Four common mistakes made by South African companies in the rest of AfricaFollow @MadeItInAfrica
With relatively slow growth in their home market and economic woes in Europe and the US, many South African companies are considering opportunities in the rest of the continent. However, expanding into foreign markets is always tough, let alone Africa with its notoriously difficult business environment. For this article, Raymond Booyse, founder of consultancy firm Expand into Africa, identified four mistakes often made by South African companies venturing into the rest of the continent.
1. Not doing your homework
Booyse says South African companies often falsely assume because a certain African country has a large population or strong economic growth that their products or services would do well in that market. South African firms are frequently not prepared to spend money on market research.

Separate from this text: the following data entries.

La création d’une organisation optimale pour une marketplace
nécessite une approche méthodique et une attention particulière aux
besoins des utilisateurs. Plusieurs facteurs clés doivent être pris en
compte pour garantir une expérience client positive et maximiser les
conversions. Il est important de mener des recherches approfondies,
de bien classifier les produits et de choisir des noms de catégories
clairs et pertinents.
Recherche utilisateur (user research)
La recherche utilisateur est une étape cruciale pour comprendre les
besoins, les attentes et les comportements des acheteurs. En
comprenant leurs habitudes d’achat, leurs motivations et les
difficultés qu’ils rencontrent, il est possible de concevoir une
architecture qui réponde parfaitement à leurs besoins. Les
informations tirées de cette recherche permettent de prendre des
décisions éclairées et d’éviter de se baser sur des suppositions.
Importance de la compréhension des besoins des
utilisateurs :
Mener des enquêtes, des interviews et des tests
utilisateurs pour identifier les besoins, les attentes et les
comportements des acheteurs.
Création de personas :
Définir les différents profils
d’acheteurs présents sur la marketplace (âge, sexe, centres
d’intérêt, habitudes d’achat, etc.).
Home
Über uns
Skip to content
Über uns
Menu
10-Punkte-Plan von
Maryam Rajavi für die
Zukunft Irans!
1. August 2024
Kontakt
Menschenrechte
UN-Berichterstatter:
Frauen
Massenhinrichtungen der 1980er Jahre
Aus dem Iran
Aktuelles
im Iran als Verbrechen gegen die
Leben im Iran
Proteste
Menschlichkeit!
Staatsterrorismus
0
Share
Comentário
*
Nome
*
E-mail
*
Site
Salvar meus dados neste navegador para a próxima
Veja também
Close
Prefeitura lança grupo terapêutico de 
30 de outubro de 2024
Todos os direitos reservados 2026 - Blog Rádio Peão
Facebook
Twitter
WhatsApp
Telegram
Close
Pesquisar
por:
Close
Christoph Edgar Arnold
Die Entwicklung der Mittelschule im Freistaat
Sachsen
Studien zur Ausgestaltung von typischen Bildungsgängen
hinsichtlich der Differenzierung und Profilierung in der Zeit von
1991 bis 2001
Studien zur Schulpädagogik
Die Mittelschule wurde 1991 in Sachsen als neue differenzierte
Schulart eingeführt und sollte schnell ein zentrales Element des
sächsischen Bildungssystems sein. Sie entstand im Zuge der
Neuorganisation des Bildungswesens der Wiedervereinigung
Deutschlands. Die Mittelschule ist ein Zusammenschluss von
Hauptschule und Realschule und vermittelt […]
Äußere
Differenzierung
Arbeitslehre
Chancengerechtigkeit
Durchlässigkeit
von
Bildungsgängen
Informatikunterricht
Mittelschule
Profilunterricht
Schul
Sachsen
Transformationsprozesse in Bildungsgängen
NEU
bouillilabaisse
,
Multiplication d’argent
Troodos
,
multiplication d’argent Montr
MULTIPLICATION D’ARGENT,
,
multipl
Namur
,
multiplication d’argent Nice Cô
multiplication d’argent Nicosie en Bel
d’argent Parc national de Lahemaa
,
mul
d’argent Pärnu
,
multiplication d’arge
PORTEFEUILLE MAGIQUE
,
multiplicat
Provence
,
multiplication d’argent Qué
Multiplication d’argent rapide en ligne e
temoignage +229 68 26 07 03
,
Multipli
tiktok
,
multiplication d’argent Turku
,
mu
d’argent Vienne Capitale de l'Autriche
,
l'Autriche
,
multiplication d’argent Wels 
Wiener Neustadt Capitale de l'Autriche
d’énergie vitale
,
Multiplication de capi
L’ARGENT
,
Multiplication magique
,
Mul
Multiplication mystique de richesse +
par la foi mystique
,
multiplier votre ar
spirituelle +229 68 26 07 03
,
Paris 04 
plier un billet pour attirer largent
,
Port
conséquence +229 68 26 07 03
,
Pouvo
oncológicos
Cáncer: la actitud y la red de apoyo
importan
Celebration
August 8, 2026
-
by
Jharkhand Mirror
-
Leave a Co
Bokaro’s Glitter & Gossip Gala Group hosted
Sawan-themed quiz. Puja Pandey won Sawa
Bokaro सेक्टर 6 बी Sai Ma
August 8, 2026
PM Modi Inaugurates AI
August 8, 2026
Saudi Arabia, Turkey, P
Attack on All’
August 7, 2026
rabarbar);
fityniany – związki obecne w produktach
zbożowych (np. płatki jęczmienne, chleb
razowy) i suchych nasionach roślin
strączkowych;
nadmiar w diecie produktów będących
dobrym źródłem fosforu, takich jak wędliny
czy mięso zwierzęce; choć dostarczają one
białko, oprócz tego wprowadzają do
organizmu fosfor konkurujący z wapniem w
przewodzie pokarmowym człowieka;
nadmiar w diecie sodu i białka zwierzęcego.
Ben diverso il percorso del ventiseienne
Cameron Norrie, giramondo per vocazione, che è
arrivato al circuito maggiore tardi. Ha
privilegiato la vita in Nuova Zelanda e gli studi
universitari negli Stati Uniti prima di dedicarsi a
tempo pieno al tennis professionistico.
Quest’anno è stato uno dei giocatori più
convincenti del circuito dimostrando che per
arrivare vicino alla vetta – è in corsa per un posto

“One must do one’s homework. Go and look if there is a market for your products or services. After you’ve established that there is indeed a market, find out who your competitors will be,” he notes.
Booyse also says South African companies forget about the high transport costs of moving products to other African countries, as well as how local laws and regulations will affect their businesses.
Many South African business people are ignorant of the cultures and attitudes in the rest of Africa, according to Booyse. He says that although Angola and Mozambique are both Portuguese-speaking countries – what works in Angola’s capital Luanda, might not work in the north of Mozambique. A product that sells well in Luanda, where consumers are more modern, might be less popular in one of Angola’s more conservative cities.
In a recent report, research firm Nielsen noted that African consumers’ attitudes towards technology, fashion and how to spend leisure time, vary greatly. “At one end of the spectrum, Nigerian consumers are technology savvy, fashionable, willing to try new things, individualistic and also brand loyal. Conversely, Ethiopian consumers are not fashion conscious and brand loyal, prefer to look natural and are constrained by life’s circumstances.”
“We are slightly arrogant,” says Booyse. “We think that because we are at the southern tip of Africa that we understand the whole continent.”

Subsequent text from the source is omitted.